### [WHAT YOU ARE ASKED TO DO]
Copy word for word, and only, the lines below from the one with "For Advertising & Alliances" through the last.

### [DATASET CONTENT]
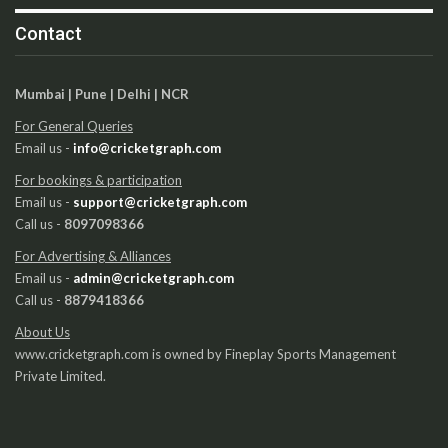
Contact
Mumbai | Pune | Delhi | NCR
For General Queries
Email us -
info@cricketgraph.com
For bookings & participation
Email us -
support@cricketgraph.com
Call us -
8097098366
For Advertising & Alliances
Email us -
admin@cricketgraph.com
Call us -
8879418366
About Us
www.cricketgraph.com is owned by Fineplay Sports Management
Private Limited.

### [RESULT OF THIS TASK]
For Advertising & Alliances
Email us -
admin@cricketgraph.com
Call us -
8879418366
About Us
www.cricketgraph.com is owned by Fineplay Sports Management
Private Limited.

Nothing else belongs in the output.